Palafitas – A mesma disposição não têm os que vivem nas áreas mais insalubres. Num conjunto de casas de palafitas em Heliópolis, sobre o córrego dos Meninos, os habitantes moram, literalmente, no meio do lixo e convivem com um cano que despeja o esgoto da favela a céu aberto, dia e noite, como uma verdadeira cachoeira. A passagem dos estrangeiros chamou a atenção dos que vivem ali, especialmente de Josefa Clotilde da Silva, 39 anos. Segundo ela, depois do suicídio
do marido, há dois meses, a alimentação dos três filhos está prejudicada. Josefa diz que sonha em ser atendida pelo Renda Mínima da Prefeitura, que beneficia 3,4 mil famílias na favela. João Miranda Neto, presidente
da Unas – que reúne as associações de moradores da região –, diz que, provavelmente, Josefa não teve coragem de enfrentar a gigantesca fila para preencher a ficha do programa. “Muitos nem tentam e desanimam antes. Eles já pensam ‘ah, não vai dar certo mesmo’”, conta. João conhece bem a realidade da favela e faz a mesma constatação que os enviados da ONU: “Não adianta urbanizar sem programas sociais e de geração de renda.”

Para o argelino Farouk Tebal, é a diversidade de ações, a integração entre elas e a grandeza dos projetos que fazem de São Paulo um modelo. Outra inovação da gestão petista é a formação de conselhos nas comunidades. “É preciso ouvir os moradores para saber o que querem que seja feito”, diz Tebal. As reuniões entre os técnicos da prefeitura e os habitantes tornam o processo de urbanização mais demorado, mas os moradores preferem assim. Em Heliópolis, a derrubada de inúmeras casas para que fosse erguido o conjunto habitacional Cingapura, na gestão de Paulo Maluf (1993-1996), deixou traumas. “Muita gente pegou o fundo de garantia, fruto do trabalho de uma vida inteira, para erguer uma casinha.

Sem perguntar, a prefeitura derrubou tudo. A maioria não queria morar em prédio”, diz João, da Unas. Tebal questiona ainda a idéia de se substituir casas e barracos por prédios: “Os apartamentos prejudicam a vida social. E entre os mais pobres a comunidade é muito importante para fortalecer a luta dos moradores.” Esse tipo de pensamento já foi adotado pela gestão de Paulo Teixeira na secretaria de Habitação. “Política de habitação é novidade em São Paulo”, diz o secretário. A médio prazo, a prefeitura quer terminar as obras do Prover – Programa de Verticalização de Favelas, iniciado na gestão de Celso Pitta – porque precisa obedecer ao contrato com o BID.

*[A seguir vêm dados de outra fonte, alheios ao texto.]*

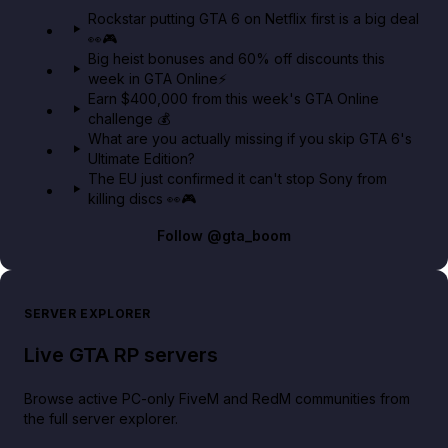
GTA 6 Extended Look 👀🎮
Rockstar putting GTA 6 on Netflix first is a big deal
👀🎮
GTA BOOM
Big heist bonuses and 60% off discounts this
week in GTA Online⚡
Earn $400,000 from this week's GTA Online
challenge 💰
What are you actually missing if you skip GTA 6's
Ultimate Edition?
The EU just confirmed it can't stop Sony from
killing discs 👀🎮
Follow
@gta_boom
SERVER EXPLORER
Live GTA RP servers
Browse active PC-only FiveM and RedM communities from
the full server explorer.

Esta e outras idéias serão levadas a vários países pela Força-Tarefa, que tem como meta, até 2020, melhorar as condições de moradia de 100 milhões de pessoas no mundo. “Vou levar como lição que quando todas as esferas de poder estão comprometidas em resolver os problemas, além da própria comunidade, não há obstáculos intransponíveis”, diz Farouk Tebal. Dona Naná, como sempre, tem esperança: “A vida aqui não é fácil, mas tem melhorado muito.”